Artists from Inuit Nunaat Take Over Nocturne With Supersized Climate Exhibition
Nocturne, the annual nighttime contemporary arts festival that takes place in Halifax, NS, returned this year with a stunning lineup of exhibitions, workshops, artists talks and projects throughout the city, including qiaqsutuq (2023), a collaborative installation created by five artists from across Inuit Nunaat: Jamesie Fournier, Coco Lynge, Erin Gingrich, Malayah Enooyah Maloney and Taqralik Partridge. qiaqsutuq—Inuktitut for the sound of the whistling wind and the sound of crying—imagines the impacts of our changing climate from the perspectives of Iguttaq (Bee Woman), Tuktu (Caribou), Nanuq (Polar Bear), Tulugak (Raven) and Natchik (Seal), with each figure brought to life on a monumental scale. Curated by Inuit Art Foundation Board President Dr. Heather Igloliorte, IAF Executive Director Alysa Procida and NSCAD Associate Professor Dr. Carla Taunton, qiaqsutuq is the result of an artist incubator that took place in the summer of 2023 in Halifax, created at NSCADU’s CIMADE Lab and produced by Inuit Futures in Arts Leadership and the IAF.

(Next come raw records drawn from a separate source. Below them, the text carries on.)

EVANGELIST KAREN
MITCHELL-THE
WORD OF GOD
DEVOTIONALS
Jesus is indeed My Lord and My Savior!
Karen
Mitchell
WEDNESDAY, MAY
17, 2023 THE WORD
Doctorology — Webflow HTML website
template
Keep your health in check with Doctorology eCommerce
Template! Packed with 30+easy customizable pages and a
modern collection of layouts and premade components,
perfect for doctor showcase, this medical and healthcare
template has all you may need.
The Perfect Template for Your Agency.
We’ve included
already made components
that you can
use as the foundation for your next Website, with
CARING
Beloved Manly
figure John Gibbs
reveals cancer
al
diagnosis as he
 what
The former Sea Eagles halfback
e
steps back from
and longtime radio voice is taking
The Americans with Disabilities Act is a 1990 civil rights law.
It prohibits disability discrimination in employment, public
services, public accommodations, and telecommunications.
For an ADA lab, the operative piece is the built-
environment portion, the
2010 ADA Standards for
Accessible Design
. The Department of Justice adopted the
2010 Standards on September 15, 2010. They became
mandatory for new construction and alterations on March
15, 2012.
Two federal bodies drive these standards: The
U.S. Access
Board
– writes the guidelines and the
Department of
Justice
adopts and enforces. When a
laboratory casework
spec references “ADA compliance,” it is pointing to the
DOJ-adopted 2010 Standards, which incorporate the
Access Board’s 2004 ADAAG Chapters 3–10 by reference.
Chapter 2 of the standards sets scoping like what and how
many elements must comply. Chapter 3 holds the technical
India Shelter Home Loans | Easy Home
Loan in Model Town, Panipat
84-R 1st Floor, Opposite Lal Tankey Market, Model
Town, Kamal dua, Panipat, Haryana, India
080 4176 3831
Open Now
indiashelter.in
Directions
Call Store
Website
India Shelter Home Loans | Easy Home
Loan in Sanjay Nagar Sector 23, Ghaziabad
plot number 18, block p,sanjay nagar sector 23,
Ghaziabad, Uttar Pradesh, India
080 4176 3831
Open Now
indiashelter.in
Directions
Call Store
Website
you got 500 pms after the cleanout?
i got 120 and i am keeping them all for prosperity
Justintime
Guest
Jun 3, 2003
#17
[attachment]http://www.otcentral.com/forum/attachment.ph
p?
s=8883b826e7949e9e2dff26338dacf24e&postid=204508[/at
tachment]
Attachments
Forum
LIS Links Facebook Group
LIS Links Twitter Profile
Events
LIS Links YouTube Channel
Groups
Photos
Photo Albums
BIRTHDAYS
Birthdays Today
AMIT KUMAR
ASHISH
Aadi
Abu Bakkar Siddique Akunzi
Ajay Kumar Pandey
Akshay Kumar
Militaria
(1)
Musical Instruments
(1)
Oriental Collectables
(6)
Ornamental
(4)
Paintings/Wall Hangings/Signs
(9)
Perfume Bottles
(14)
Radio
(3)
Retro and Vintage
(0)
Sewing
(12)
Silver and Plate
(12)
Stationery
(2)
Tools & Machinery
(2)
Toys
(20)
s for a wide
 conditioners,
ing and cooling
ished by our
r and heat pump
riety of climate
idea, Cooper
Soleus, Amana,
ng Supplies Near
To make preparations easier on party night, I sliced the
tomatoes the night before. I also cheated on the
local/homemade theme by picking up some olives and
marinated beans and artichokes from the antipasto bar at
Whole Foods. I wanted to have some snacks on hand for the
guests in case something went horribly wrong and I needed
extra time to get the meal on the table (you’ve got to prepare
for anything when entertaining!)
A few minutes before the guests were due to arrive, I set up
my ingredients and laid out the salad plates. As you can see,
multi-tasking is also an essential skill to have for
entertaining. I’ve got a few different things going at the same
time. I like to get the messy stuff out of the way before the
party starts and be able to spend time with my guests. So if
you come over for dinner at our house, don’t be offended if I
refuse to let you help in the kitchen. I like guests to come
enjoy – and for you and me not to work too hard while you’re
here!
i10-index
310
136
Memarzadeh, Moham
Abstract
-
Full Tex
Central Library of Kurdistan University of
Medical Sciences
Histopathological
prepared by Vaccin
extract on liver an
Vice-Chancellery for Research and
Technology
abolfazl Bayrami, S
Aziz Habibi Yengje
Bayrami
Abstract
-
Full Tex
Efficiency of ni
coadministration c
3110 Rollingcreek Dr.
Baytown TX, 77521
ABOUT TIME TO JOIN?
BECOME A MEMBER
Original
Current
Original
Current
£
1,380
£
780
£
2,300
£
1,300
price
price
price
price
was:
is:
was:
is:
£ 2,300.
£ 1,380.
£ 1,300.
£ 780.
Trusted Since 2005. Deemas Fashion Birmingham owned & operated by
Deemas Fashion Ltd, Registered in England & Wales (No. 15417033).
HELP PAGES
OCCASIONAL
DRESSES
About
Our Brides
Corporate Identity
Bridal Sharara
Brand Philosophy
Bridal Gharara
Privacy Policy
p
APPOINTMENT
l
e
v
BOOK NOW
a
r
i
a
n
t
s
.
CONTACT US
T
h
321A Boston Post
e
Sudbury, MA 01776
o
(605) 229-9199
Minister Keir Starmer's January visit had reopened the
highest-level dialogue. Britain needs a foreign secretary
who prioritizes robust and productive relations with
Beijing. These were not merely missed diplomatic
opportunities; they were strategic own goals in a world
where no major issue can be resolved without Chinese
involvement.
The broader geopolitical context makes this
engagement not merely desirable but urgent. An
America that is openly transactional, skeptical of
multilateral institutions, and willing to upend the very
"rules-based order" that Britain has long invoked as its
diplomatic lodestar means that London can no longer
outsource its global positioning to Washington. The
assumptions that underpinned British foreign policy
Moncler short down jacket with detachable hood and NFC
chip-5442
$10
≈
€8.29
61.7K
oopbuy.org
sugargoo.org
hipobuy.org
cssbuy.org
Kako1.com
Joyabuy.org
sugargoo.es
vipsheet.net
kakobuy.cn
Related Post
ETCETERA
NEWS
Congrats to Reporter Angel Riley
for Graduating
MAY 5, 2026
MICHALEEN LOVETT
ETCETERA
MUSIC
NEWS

First-Ever Titiraqtat: Inuit Circumpolar Writers Festival Held in Iqaluit, NU
From October 13–15, writers from across the circumpolar north gathered in Iqaluit, NU, for the first edition of Titiraqtat: Inuit Circumpolar Writers Festival. Organized by the Inuit Circumpolar Council of Canada with funding provided by the Canada Council for the Arts, the festival was an opportunity to celebrate the continuation of storytelling practices and culture with Inuit writers from Canada, Alaska and Kalaallit Nunaat (Greenland). The festival lineup featured presentations on Inuktut literature, archival records of Inuit storytelling practices, playwriting with Sylvia Cloutier, author readings by Bill Flowers, Apollus Inûsugtok, Juaaka Lyberth, Maika Harper and Celina Kalluk, and poetry readings by Allison Akootchook Warden and Ashley Qilavaq-Savard. In addition, a three-day workshop led by IAF Tauttunnguaqti Napatsi Folger took place throughout the festival to give space for emerging writers to develop their skills and meet other writers. Titiraqtat is the first circumpolar writers festival of its kind; organizers hope it will become a regular gathering.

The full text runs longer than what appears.